I've been paraphrasing myself a lot these days, only to avoid saying the same thing many times. But in my humble opinion as a farmer, Organic Farming is a secular kosher for urban people. It has nothing to do with better farming practices, and everything to do with a sense of control over purity - purity in terms of what is closer to the urban conception of what constitutes True Nature.
Better farming practices involves the rational use of pesticides, synthetic or otherwise, used only as a last resort and having always in mind the effects to Nature (soil, water and wildlife) and human beings (farmers and consumers). In Europe all of these considerations are contemplated under an official standard called Integrated Farming - Organic Farming's big sister, as I call it.

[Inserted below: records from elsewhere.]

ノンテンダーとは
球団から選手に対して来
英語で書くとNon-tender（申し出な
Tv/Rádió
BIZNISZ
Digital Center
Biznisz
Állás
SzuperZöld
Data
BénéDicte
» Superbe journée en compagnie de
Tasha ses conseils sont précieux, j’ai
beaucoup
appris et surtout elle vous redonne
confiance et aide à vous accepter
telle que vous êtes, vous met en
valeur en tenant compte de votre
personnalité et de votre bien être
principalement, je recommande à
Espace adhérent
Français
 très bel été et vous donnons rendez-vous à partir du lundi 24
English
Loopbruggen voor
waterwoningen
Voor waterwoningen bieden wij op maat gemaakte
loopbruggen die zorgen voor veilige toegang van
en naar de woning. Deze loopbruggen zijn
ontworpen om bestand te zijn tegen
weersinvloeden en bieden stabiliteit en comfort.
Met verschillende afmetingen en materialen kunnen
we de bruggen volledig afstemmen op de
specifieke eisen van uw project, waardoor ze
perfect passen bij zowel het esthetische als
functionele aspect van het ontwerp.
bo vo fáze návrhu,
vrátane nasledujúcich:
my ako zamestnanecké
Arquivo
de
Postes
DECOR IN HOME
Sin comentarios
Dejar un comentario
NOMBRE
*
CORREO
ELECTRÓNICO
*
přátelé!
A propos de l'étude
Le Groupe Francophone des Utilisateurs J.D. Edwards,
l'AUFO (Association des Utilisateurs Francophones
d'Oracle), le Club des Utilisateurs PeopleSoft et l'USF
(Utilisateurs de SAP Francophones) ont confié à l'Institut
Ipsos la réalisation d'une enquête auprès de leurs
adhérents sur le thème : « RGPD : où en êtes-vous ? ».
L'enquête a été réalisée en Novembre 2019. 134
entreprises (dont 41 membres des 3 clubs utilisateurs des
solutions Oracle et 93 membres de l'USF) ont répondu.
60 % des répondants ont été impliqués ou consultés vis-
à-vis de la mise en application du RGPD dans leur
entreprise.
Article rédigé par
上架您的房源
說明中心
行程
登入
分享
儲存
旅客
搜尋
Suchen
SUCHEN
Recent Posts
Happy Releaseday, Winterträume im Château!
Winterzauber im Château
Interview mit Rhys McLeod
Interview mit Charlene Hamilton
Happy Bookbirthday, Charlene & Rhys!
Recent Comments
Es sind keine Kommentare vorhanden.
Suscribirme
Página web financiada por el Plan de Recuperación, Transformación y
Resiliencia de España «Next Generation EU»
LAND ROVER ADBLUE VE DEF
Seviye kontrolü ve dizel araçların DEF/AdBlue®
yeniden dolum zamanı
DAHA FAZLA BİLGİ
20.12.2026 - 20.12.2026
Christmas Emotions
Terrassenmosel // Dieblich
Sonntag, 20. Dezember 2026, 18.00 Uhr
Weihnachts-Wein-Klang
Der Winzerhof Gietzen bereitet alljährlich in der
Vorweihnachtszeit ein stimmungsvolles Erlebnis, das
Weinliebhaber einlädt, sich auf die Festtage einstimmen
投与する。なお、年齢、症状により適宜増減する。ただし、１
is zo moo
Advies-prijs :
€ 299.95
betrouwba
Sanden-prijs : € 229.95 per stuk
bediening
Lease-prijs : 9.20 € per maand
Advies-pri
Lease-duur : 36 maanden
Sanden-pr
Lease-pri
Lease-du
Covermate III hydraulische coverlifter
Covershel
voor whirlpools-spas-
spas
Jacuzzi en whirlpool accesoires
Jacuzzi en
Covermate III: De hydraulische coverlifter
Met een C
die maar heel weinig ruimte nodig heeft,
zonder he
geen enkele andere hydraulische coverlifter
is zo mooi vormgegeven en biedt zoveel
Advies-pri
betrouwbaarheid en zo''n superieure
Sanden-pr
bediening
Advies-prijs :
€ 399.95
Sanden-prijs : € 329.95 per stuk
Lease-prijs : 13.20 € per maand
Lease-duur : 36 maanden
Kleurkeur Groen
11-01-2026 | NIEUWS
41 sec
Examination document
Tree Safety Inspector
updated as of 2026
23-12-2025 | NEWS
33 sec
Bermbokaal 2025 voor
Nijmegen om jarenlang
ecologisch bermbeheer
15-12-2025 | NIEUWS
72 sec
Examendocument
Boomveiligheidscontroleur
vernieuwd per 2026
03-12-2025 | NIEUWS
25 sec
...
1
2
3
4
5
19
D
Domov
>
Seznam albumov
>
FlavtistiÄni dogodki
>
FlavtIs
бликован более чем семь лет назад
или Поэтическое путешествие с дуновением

No one has been able to demonstrate health effects due to pesticide residue. Even studies purporting to show health effects for glyphosate do so at concentrations associated with handling the chemical in bulk, not at concentrations associated with consumption of residue.
> Even studies purporting to show health effects for glyphosate do so at concentrations associated with handling the chemical in bulk
Do more well-accepted organic pesticides have these kinds of problems with bulk handling? Because otherwise I feel like this should be reason enough to avoid it.
This isn't really what I was going for with "well-accepted" but I guess it's better than nothing, thanks. Copper sulfate's presence on that list is just about as questionable as glyphosate so I was hoping for something that people would actually think of as an organic pesticide (natural, etc. like already discussed earlier) not something that merely meets the federal requirements to be called 'organic'.
Isn't "less safe than glyphosate" is a weird metric, since glyphosate is relatively safe compared to other chemical herbicides? Wouldn't atrazine be a better comparison?
There are plenty of alternatives, but none of them are easy money. They are in the order of slightly-less-easy-money all the way down to intense-changes-but-still-earn-well. That is also the problem, as any change that even costs a cent on the bottom line is a cultural no-no.
Solar powered weeding robots, big greenhouses and indoor hydroponics. Apparently environment control is the largest use of energy in farming, so much so, that you can actually use less energy by growing under lights.
Nothing. Don't listen to this guy. Glyphosate is not a pesticide, it's an herbicide. Anyone using the wrong terminology is a conspiracy theorist you can safely ignore.